── Material for this exercise

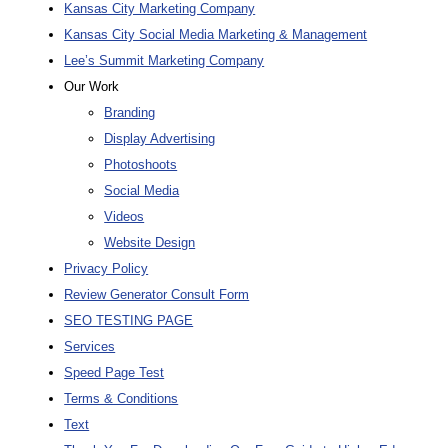
Kansas City Marketing Company
Kansas City Social Media Marketing & Management
Lee’s Summit Marketing Company
Our Work
Branding
Display Advertising
Photoshoots
Social Media
Videos
Website Design
Privacy Policy
Review Generator Consult Form
SEO TESTING PAGE
Services
Speed Page Test
Terms & Conditions
Text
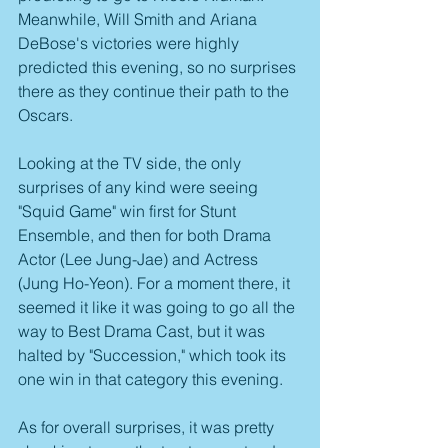
Meanwhile, Will Smith and Ariana 
DeBose's victories were highly 
predicted this evening, so no surprises 
there as they continue their path to the 
Oscars.
Looking at the TV side, the only 
surprises of any kind were seeing 
"Squid Game" win first for Stunt 
Ensemble, and then for both Drama 
Actor (Lee Jung-Jae) and Actress 
(Jung Ho-Yeon). For a moment there, it 
seemed it like it was going to go all the 
way to Best Drama Cast, but it was 
halted by "Succession," which took its 
one win in that category this evening.
As for overall surprises, it was pretty 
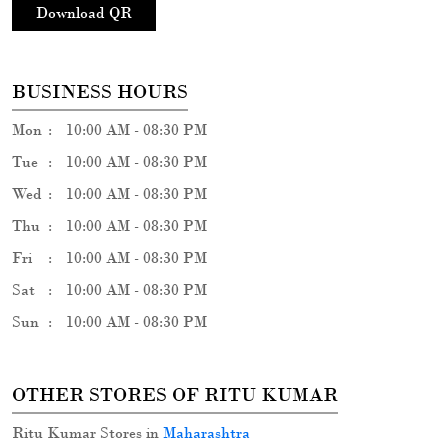
Download QR
BUSINESS HOURS
Mon
10:00 AM - 08:30 PM
Tue
10:00 AM - 08:30 PM
Wed
10:00 AM - 08:30 PM
Thu
10:00 AM - 08:30 PM
Fri
10:00 AM - 08:30 PM
Sat
10:00 AM - 08:30 PM
Sun
10:00 AM - 08:30 PM
OTHER STORES OF RITU KUMAR
Ritu Kumar Stores in
Maharashtra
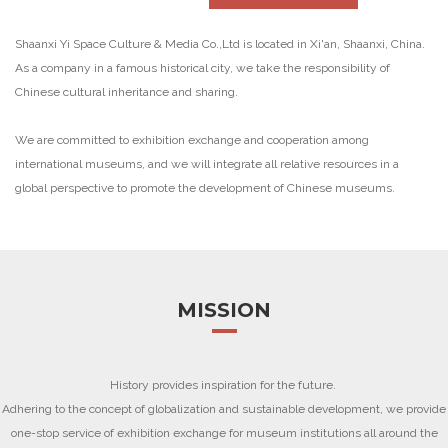
Shaanxi Yi Space Culture & Media Co.,Ltd is located in Xi'an, Shaanxi, China.
As a company in a famous historical city, we take the responsibility of
Chinese cultural inheritance and sharing.
We are committed to exhibition exchange and cooperation among
international museums, and we will integrate all relative resources in a
global perspective to promote the development of Chinese museums.
MISSION
History provides inspiration for the future.
Adhering to the concept of globalization and sustainable development, we provide
one-stop service of exhibition exchange for museum institutions all around the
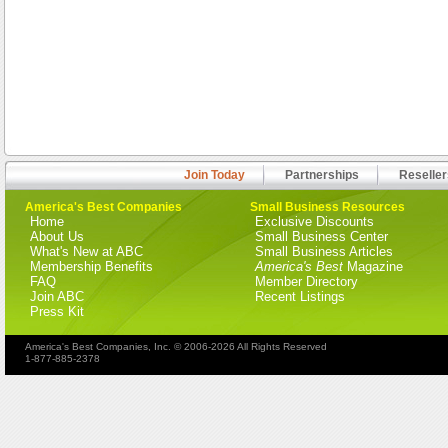
Join Today
Partnerships
Reseller
America's Best Companies
Small Business Resources
Home
Exclusive Discounts
About Us
Small Business Center
What's New at ABC
Small Business Articles
Membership Benefits
America's Best
Magazine
FAQ
Member Directory
Join ABC
Recent Listings
Press Kit
America's Best Companies, Inc. © 2006-2026 All Rights Reserved
1-877-885-2378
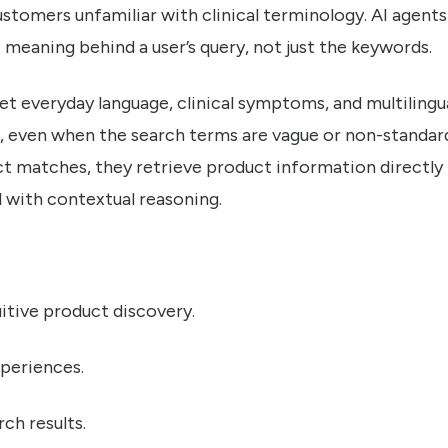
 customers unfamiliar with clinical terminology. AI agent
meaning behind a user’s query, not just the keywords.
t everyday language, clinical symptoms, and multilingua
s, even when the search terms are vague or non-standard
act matches, they retrieve product information directly
with contextual reasoning.
uitive product discovery.
periences.
ch results.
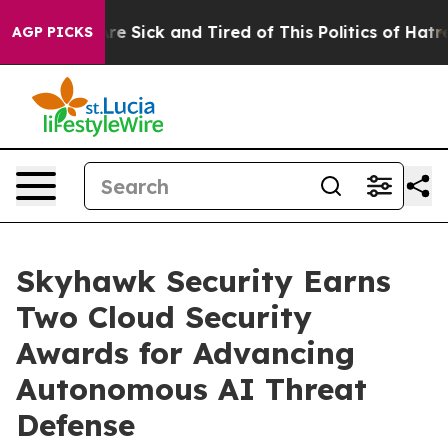
People Are Sick and Tired of This Politics of Hatred”
T
AGP PICKS
Skyhawk Security Earns
Two Cloud Security
Awards for Advancing
Autonomous AI Threat
Defense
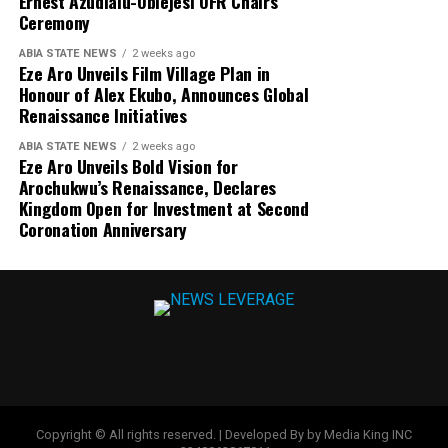
Ernest Azudialu-Obiejesi OFR Chairs
Ceremony
ABIA STATE NEWS
2 weeks ago
Eze Aro Unveils Film Village Plan in
Honour of Alex Ekubo, Announces Global
Renaissance Initiatives
ABIA STATE NEWS
2 weeks ago
Eze Aro Unveils Bold Vision for
Arochukwu’s Renaissance, Declares
Kingdom Open for Investment at Second
Coronation Anniversary
Copyright © All rights reserved. | Developed By by Media King INC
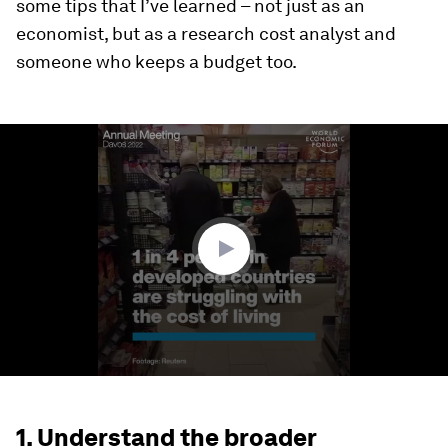
some tips that I’ve learned – not just as an
economist, but as a research cost analyst and
someone who keeps a budget too.
0
seconds
of
1
minute,
23
seconds
1. Understand the broader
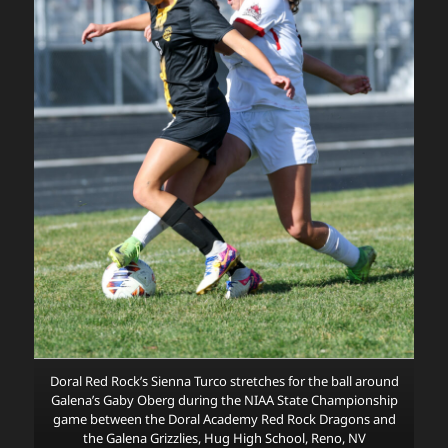
Doral Red Rock’s Sienna Turco stretches for the ball around
Galena’s Gaby Oberg during the NIAA State Championship
game between the Doral Academy Red Rock Dragons and
the Galena Grizzlies, Hug High School, Reno, NV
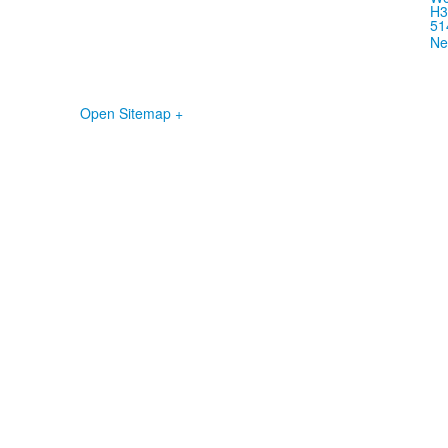
H3
51
Ne
Open Sitemap +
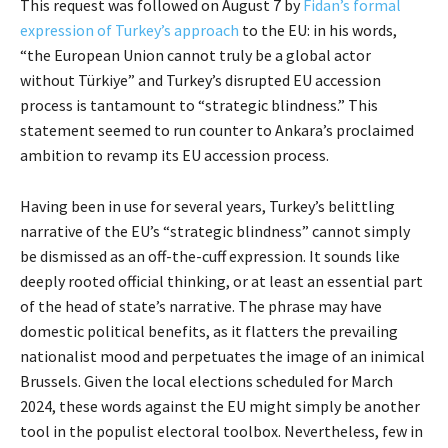
This request was followed on August 7 by
Fidan’s formal
expression of Turkey’s approach
to the EU: in his words,
“the European Union cannot truly be a global actor
without Türkiye” and Turkey’s disrupted EU accession
process is tantamount to “strategic blindness.” This
statement seemed to run counter to Ankara’s proclaimed
ambition to revamp its EU accession process.
Having been in use for several years, Turkey’s belittling
narrative of the EU’s “strategic blindness” cannot simply
be dismissed as an off-the-cuff expression. It sounds like
deeply rooted official thinking, or at least an essential part
of the head of state’s narrative. The phrase may have
domestic political benefits, as it flatters the prevailing
nationalist mood and perpetuates the image of an inimical
Brussels. Given the local elections scheduled for March
2024, these words against the EU might simply be another
tool in the populist electoral toolbox. Nevertheless, few in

────

- Work item:
Word for word, restate the lines of the data above that fall between the line holding "to the EU: in" and the line holding "narrative of the", inclusive, and no other lines.

- Completed task:
to the EU: in his words,
“the European Union cannot truly be a global actor
without Türkiye” and Turkey’s disrupted EU accession
process is tantamount to “strategic blindness.” This
statement seemed to run counter to Ankara’s proclaimed
ambition to revamp its EU accession process.
Having been in use for several years, Turkey’s belittling
narrative of the EU’s “strategic blindness” cannot simply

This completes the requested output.